La dynamique fraternelle dans le placement : réflexions autour de l’accueil séparé ou conjoint d’une fratrie

Pages 99 à 110

Notes

  • [1]
    Loi n° 96-1238 relative au maintien des liens entre frères et sœurs dans le cas d’un placement (Art. 371-5. L’enfant ne doit pas être séparé de ses frères et sœurs, sauf si cela n’est pas possible ou si son intérêt commande une autre solution. S’il y a lieu, le juge statue sur les relations personnelles entre les frères et sœurs.)
  • [2]
    Les quasi-frères sont les enfants respectifs de chacun des conjoints lors d’une nouvelle union. Ces enfants n’ont donc aucun lien de filiation.

1 Le placement familial d’une fratrie demeure toujours complexe pour les professionnels de l’Aide sociale à l’enfance (ase). Face à un manque d’harmonisation et d’intérêt dans les pratiques professionnelles en matière de placement fraternel durant de nombreuses années, une loi a été promulguée le 30 décembre 1996 [1] concernant la non-séparation des enfants d’une même fratrie. Cependant, son application peut se révéler difficile à assurer si on ne tient pas compte du fonctionnement du groupe fraternel et de la taille de la fratrie. L’absence de critères clairs et homogènes dans l’évaluation d’un projet de placement fraternel conjoint ou séparé entrave une cohérence décisionnelle. L’objectif de cet article consiste à souligner l’importance d’examiner le fonctionnement du groupe fraternel et de la dynamique relationnelle entre les enfants, dans la prise de décision d’un placement. À travers des réflexions pratiques et cliniques sur l’accueil fraternel, nous mettrons en évidence la dynamique fraternelle, nécessaire à la décision d’un placement commun ou séparé, puis nous questionnerons la place du groupe fraternel dans un accueil familial. Enfin, dans une seconde partie, nous prolongerons la réflexion théorique en nous appuyant sur le cas d’une fratrie et les éléments qui ont aidé à la prise de décision.

La dynamique fraternelle

2 L’approche systémique de la famille (Minuchin, 1979) a révélé l’importance du groupe fraternel, notamment lors de périodes de crises familiales, et la fonction étayante et contenante de celui-ci (Almodovar, 1998). Le fonctionnement de la fratrie va alors varier et être étroitement lié au contexte conjugal et parental (Nichols, 1986). Le fonctionnement fraternel renvoie à la dynamique qui s’instaure entre les membres d’une même fratrie. Au-delà des caractéristiques individuelles propres à chaque enfant, ce sont les interactions entre chacun d’eux qui vont constituer la fratrie. Les frères et sœurs vont devoir s’ajuster et s’adapter aux besoins du groupe fraternel. Toutefois, plusieurs éléments vont venir moduler le fonctionnement et l’expérience fraternelle (Almodovar, 1998), à la fois les événements survenus au sein de la famille (séparation, recomposition familiale…) et les caractéristiques propres à la fratrie et à sa composition. La taille de la fratrie, le sexe de ses membres ou encore l’écart d’âge entre ces derniers (Bourguignon, 1999) vont influencer les places et rôles que les enfants vont endosser. En évoquant les caractéristiques de la fratrie, nous soulevons la complexité du lien fraternel tout autant que sa singularité (Camdessus, 1998).

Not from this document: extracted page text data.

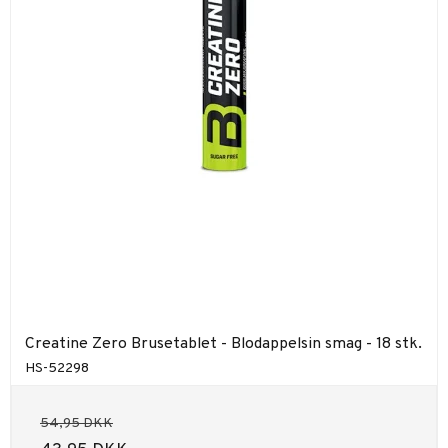
Creatine Zero Brusetablet - Blodappelsin smag - 18 stk.
HS-52298
54,95 DKK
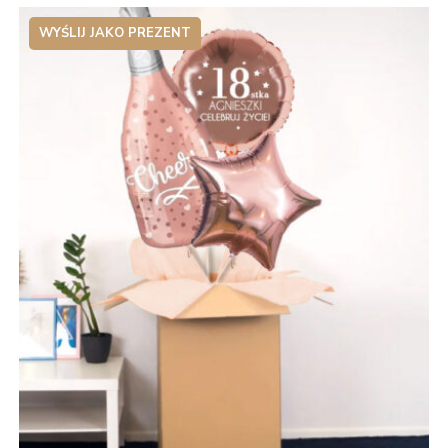
WYŚLIJ JAKO PREZENT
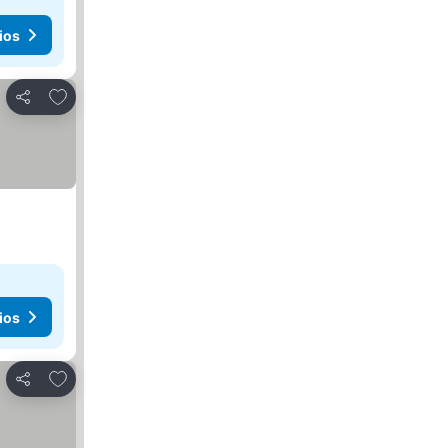
ios
Agregar a favoritos
Compartir
ios
Agregar a favoritos
Compartir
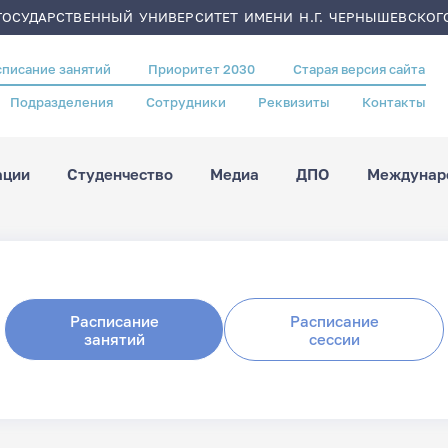
ОСУДАРСТВЕННЫЙ УНИВЕРСИТЕТ ИМЕНИ Н.Г. ЧЕРНЫШЕВСКОГ
списание занятий
Приоритет 2030
Старая версия сайта
Подразделения
Сотрудники
Реквизиты
Контакты
ации
Студенчество
Медиа
ДПО
Междунаро
Расписание
Расписание
занятий
сессии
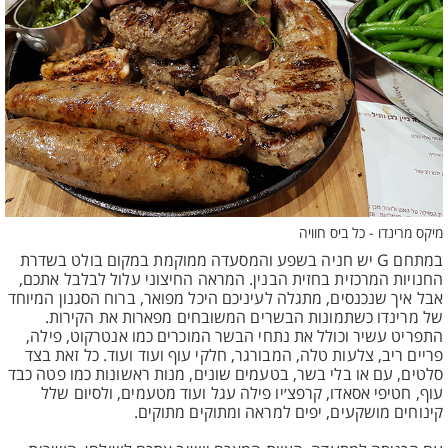
מיקס מרינדו - כל ביס חוויה
במתחם G יש חניה בשפע והמסעדה ממוקמת במקום בולט בשדרת
החנויות המרכזית בחזית הבנין. המראה החיצוני עלול לבלבל אתכם,
אבל איך שנכנסים, מתגלה לעיניכם היכל מפואר, ברוח הסגנון המיוחד
של מרינדו כשתמונות הבשרים המשובחים מפארות את הקירות.
התפריט עשיר וכולל את נתחי הבשר המוכרים כמו אנטרקוט, פילה,
פריים ריב, צלעות טלה, המבורגר, חלקי עוף ועוד ועוד. כל זאת בצד
סלטים, עם או בלי בשר, בטעמים שונים, מנות ראשונות כמו פטה כבד
עוף, חטיפי אסאדו, קרפצ׳יו פילה עגל ועוד מטעמים, ולסיום שלל
קינוחים מושקעים, יפים למראה ומתוקים מתוקים.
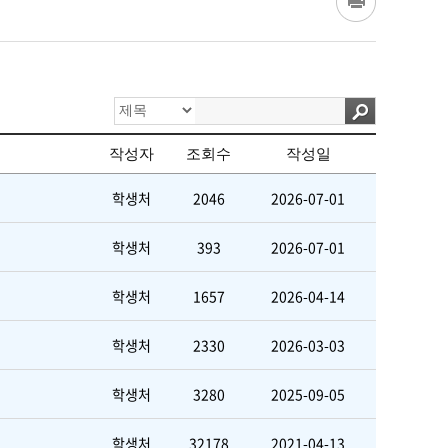
작성자
조회수
작성일
학생처
2046
2026-07-01
학생처
393
2026-07-01
학생처
1657
2026-04-14
학생처
2330
2026-03-03
학생처
3280
2025-09-05
학생처
32178
2021-04-13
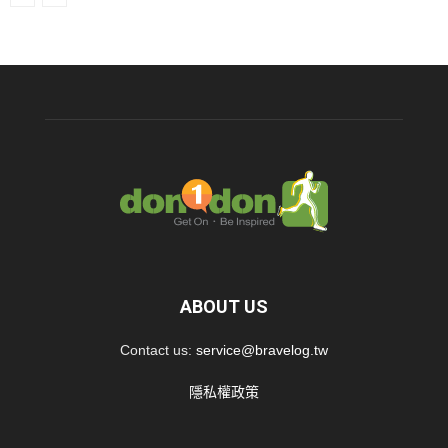
ABOUT US
Contact us:
service@bravelog.tw
隱私權政策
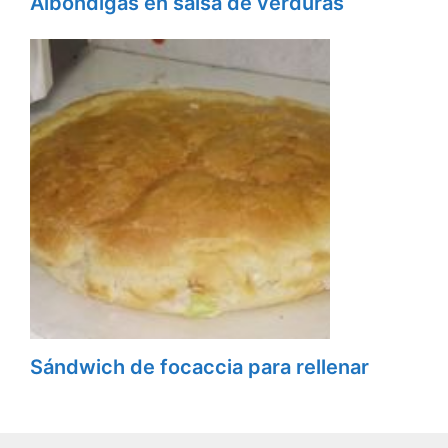
Albóndigas en salsa de verduras
Sándwich de focaccia para rellenar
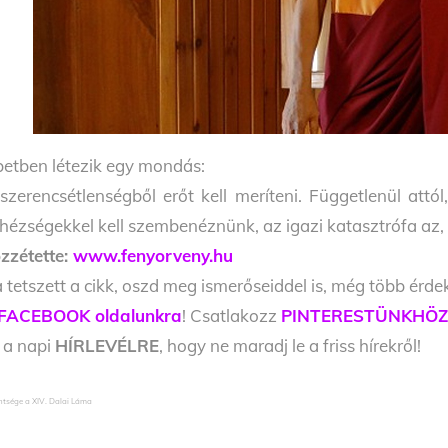
betben létezik egy mondás:
szerencsétlenségből erőt kell meríteni. Függetlenül att
hézségekkel kell szembenéznünk, az igazi katasztrófa az, 
zzétette:
www.fenyorveny.hu
 tetszett a cikk, oszd meg ismerőseiddel is, még több érde
FACEBOOK oldalunkra
! Csatlakozz
PINTERESTÜNKHÖ
l a napi
HÍRLEVÉLRE
, hogy ne maradj le a friss hírekről!
ntsége a XIV. Dalai Láma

3 Saisir le fonctionnement fraternel passe par une analyse de la qualité de la relation fraternelle, voire de la qualité de l’attachement. La qualité des relations fraternelles a été majoritairement interrogée, dans les études, dans un contexte de transition familiale (Beauregard, 2003), afin d’analyser le rôle ressource que la fratrie peut avoir pour l’enfant. Face à un contexte transitionnel, la dynamique d’un sous-système peut affecter celui des autres. Dans le cadre des relations fraternelles, les caractéristiques individuelles des membres de la famille peuvent influencer les attitudes que les frères et sœurs adopteront les uns vis-à-vis des autres ainsi que la qualité de la relation fraternelle. Aussi, la qualité de ce lien s’appuie sur les représentations fraternelles, c’est-à-dire des constructions individuelles qui peuvent symboliser et représenter le frère en son absence. Ces représentations se construisent à travers les connaissances que l’individu se forge de son germain et des interactions fraternelles constituées tout au long du développement du sujet. C’est pourquoi, pour appréhender le type de relation, il est nécessaire d’interroger l’enfant et de se placer de son point de vue, mais également de mener des observations des interactions fraternelles afin de saisir au plus près le fonctionnement de cette relation. Stocker et Dunn (1994) ont cependant noté que le type de qualité des relations fraternelles n’est pas figé mais semble se modifier lors d’événements stressants. Plusieurs études ont aussi démontré l’influence de la qualité de la relation parent-enfant sur celle des relations fraternelles (Furman et Giberson, 1995). Une relation parent-enfant harmonieuse serait associée à des conduites affectives et des comportements prosociaux dans les relations fraternelles, alors qu’une relation parent-enfant insatisfaisante entraînerait un niveau important d’agressivité au sein de la fratrie (Brody et coll., 1996).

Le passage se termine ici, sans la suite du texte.